## Exercise description
In the material below, repeat only the lines from the one that holds "Here is an image." through the final line, exactly as they stand.

## Data section
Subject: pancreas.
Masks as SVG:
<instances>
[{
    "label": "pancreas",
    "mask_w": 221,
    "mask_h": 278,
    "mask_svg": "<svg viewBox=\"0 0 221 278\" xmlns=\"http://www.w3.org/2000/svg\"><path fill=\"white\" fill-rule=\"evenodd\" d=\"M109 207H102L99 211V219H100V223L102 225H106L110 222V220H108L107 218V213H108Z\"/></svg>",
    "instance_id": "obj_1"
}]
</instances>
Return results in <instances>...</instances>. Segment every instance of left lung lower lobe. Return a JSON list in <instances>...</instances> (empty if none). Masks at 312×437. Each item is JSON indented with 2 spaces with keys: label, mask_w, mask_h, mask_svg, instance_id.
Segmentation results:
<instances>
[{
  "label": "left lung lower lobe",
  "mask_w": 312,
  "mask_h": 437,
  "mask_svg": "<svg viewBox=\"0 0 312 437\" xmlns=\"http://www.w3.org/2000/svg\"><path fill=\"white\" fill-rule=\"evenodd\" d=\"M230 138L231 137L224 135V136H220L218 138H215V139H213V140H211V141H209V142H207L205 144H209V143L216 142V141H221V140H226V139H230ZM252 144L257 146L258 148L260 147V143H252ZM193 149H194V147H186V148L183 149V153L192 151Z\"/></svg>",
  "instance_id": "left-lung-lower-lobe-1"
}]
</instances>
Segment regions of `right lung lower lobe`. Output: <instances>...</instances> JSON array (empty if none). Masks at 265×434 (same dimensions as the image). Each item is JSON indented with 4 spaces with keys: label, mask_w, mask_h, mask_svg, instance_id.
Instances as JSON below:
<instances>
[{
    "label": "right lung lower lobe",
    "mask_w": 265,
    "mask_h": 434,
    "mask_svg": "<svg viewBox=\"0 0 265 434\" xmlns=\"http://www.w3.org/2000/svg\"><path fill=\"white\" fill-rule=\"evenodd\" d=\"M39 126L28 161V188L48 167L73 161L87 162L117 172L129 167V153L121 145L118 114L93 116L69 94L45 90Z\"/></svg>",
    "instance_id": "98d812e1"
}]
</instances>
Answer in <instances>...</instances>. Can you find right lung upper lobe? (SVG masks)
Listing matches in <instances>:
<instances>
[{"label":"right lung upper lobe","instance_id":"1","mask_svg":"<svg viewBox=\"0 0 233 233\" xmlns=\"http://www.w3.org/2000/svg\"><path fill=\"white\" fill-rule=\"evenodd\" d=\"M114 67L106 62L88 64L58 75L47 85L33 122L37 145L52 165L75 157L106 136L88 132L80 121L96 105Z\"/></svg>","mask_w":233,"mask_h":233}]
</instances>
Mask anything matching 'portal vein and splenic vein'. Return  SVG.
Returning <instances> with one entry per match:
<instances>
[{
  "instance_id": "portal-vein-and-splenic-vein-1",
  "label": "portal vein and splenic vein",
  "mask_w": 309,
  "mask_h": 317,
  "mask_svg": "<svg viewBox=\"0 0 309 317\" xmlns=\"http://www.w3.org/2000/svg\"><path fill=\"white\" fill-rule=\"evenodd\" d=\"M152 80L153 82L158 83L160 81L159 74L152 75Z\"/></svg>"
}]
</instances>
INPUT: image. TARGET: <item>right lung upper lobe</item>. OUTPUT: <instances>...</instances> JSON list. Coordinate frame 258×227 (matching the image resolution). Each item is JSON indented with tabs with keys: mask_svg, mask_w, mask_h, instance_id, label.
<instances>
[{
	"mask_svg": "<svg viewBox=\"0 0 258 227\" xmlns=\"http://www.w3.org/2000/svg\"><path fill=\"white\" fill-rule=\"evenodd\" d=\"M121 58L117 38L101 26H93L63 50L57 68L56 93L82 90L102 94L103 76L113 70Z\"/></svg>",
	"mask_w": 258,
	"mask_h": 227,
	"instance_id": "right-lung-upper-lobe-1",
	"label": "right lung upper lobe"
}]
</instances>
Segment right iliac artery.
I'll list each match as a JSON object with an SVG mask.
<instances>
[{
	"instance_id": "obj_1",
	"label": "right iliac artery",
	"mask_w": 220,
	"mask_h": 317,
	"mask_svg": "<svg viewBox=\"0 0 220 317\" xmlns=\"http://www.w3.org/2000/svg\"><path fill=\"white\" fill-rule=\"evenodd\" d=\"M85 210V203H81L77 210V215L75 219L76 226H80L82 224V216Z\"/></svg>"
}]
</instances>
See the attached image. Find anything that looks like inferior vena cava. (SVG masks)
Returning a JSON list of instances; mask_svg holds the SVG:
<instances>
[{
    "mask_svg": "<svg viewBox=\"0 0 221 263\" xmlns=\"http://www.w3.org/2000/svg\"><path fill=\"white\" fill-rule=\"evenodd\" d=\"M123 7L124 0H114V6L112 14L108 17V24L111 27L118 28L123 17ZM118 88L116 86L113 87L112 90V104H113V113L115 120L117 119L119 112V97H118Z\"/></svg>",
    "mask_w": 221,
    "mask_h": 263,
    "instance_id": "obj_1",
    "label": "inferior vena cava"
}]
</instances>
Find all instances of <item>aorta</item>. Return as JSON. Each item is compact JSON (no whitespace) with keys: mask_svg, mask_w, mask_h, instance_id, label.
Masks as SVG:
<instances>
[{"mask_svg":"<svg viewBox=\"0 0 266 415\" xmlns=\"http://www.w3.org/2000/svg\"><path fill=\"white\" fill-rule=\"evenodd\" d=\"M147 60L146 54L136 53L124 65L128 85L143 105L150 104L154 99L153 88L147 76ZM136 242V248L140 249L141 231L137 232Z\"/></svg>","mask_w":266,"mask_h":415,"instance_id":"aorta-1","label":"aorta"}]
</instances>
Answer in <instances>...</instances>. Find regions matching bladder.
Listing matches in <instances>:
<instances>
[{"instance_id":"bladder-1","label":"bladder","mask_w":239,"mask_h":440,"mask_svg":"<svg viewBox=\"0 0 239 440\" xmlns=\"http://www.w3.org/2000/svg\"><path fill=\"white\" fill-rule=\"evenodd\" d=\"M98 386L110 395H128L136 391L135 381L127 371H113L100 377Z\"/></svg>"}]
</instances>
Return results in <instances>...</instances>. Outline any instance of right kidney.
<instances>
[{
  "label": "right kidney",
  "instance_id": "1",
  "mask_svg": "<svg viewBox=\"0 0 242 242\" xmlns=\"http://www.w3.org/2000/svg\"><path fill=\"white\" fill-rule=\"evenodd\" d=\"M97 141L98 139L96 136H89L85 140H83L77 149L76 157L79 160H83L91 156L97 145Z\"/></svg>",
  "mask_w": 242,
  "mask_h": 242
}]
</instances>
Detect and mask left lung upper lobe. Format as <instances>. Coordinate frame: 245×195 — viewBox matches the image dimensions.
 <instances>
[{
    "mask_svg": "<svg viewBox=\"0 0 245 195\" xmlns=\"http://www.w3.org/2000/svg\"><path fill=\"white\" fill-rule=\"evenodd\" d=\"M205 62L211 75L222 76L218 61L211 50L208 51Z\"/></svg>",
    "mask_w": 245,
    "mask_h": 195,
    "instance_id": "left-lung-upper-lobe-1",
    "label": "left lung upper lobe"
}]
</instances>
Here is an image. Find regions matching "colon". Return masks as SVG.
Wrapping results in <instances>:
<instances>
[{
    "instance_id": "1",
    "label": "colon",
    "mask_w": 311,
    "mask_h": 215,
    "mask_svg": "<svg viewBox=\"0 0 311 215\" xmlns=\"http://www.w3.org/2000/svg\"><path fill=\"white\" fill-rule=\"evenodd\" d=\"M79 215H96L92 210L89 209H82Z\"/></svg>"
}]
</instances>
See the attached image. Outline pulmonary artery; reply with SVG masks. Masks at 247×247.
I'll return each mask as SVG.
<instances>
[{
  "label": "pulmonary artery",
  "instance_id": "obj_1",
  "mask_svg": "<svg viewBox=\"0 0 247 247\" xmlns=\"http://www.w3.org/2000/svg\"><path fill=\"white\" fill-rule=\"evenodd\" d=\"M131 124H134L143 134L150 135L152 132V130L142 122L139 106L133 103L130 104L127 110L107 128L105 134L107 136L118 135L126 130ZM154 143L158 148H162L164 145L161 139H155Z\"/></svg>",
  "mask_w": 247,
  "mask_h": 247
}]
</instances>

## Written response
Here is an image. Find regions matching "colon". Return masks as SVG.
Wrapping results in <instances>:
<instances>
[{
    "instance_id": "1",
    "label": "colon",
    "mask_w": 311,
    "mask_h": 215,
    "mask_svg": "<svg viewBox=\"0 0 311 215\" xmlns=\"http://www.w3.org/2000/svg\"><path fill=\"white\" fill-rule=\"evenodd\" d=\"M79 215H96L92 210L89 209H82Z\"/></svg>"
}]
</instances>
See the attached image. Outline pulmonary artery; reply with SVG masks. Masks at 247×247.
I'll return each mask as SVG.
<instances>
[{
  "label": "pulmonary artery",
  "instance_id": "obj_1",
  "mask_svg": "<svg viewBox=\"0 0 247 247\" xmlns=\"http://www.w3.org/2000/svg\"><path fill=\"white\" fill-rule=\"evenodd\" d=\"M131 124H134L143 134L150 135L152 132V130L142 122L139 106L133 103L130 104L127 110L107 128L105 134L107 136L118 135L126 130ZM154 143L158 148H162L164 145L161 139H155Z\"/></svg>",
  "mask_w": 247,
  "mask_h": 247
}]
</instances>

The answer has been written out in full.